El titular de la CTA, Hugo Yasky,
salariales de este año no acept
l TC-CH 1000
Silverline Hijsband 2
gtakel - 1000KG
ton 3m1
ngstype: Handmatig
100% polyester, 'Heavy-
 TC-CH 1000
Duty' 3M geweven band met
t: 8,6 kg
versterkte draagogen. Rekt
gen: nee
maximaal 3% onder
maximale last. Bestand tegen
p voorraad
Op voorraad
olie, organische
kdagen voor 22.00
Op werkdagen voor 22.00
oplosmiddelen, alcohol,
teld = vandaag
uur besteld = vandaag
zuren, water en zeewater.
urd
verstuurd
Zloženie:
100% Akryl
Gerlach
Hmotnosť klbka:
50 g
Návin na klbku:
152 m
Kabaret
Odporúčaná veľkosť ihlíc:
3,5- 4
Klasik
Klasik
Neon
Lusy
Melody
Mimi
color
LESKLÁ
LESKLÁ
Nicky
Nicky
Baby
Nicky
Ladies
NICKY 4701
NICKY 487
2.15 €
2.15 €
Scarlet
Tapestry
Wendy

***

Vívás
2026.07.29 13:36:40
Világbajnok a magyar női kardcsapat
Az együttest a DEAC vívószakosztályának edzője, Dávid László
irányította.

***

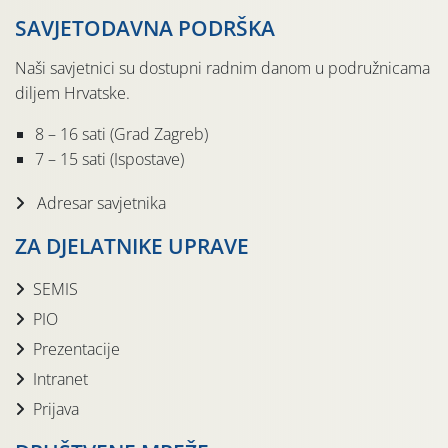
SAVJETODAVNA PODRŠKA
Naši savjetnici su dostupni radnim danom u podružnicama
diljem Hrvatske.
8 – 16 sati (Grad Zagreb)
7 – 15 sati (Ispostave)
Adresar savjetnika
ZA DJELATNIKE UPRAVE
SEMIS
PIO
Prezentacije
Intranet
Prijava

***

● PROBLEM TO SOLVE
Every line above with the word "sati" is to be copied out.

● RESPONSE BELOW
8 – 16 sati (Grad Zagreb)
7 – 15 sati (Ispostave)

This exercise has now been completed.